The call for a stronger, more proficient teaching force naturally directed the critical gaze of education reformers to the college and university programs that prepare teachers.
State legislators and policymakers rushed to raise entrance standards for schools of education, toughen program requirements, and mandate competency tests for beginning teachers. However, critics charged that most of the corrective actions were ill-conceived and lacking coherence.
Although a number of groups released reports that addressed teacher preparation, it wasn’t until April 1986 that a comprehensive blueprint for change emerged, and it came from an unexpected part of the teacher-training community.
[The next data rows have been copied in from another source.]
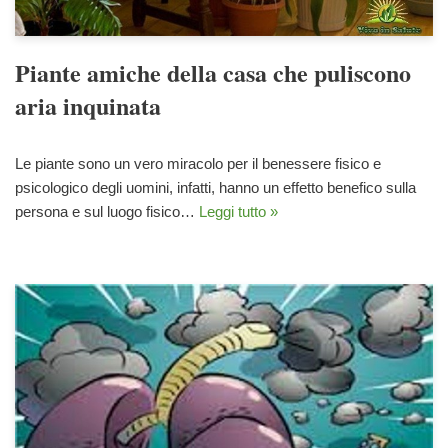
Piante amiche della casa che puliscono
aria inquinata
Le piante sono un vero miracolo per il benessere fisico e
psicologico degli uomini, infatti, hanno un effetto benefico sulla
persona e sul luogo fisico…
Leggi tutto »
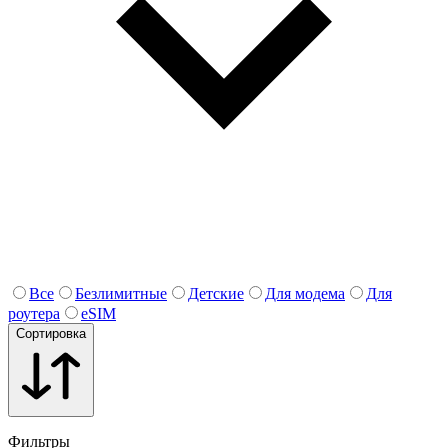
Все
Безлимитные
Детские
Для модема
Для
роутера
eSIM
Сортировка
Фильтры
The tract, titled Tomorrow’s Teachers, was the culmination of more than two years of work by the Holmes Group, a coalition of 40 deans of education from some of the nation’s leading research universities—institutions that historically have given low priority to teacher preparation.
Because of its wide-ranging scope and controversial recommendations, Tomorrow’s Teachers jarred the education community and attracted widespread national attention.
The report sharply criticized traditional teacher preparation and called for “radical” changes in teaching and in the education of teachers. Teacher-education programs are “intellectually weak,” the deans wrote: “Basically a `nonprogram’ at present, professional courses are not interrelated or coherent. The curriculum is seldom reviewed for its comprehensiveness, redundancy, or its responsiveness to research and analysis.”
The Holmes Group proposed that prospective teachers major in an academic subject rather than education, receive the bulk of their professional training at the graduate level, and then complete a year-long supervised internship. In what has proved to be the most controversial of their recommendations, the deans advocated the abolition of the undergraduate education major.
They also suggested that the teaching profession be entirely recast into a three-tiered hierarchy that has “career professionals” at the highest level and “instructors,” with only a liberal arts degree and limited responsibility, at the lowest.
The recommendations contained in Tomorrow’s Teachers were directed to all of the approximately 1,250 colleges and universities that train teachers, as well as to the nation’s public schools and policymakers. Thus, the group’s decision, following the release of its report, to restrict its membership to a select core of roughly 100 research universities was denounced as elitist and exclusionary by a number of teacher-educators.
Although its recommendations remain to be implemented on a wide scale, the Holmes Group—and Tomorrow’s Teachers—has focused and dramatically influenced the debate over teacher preparation.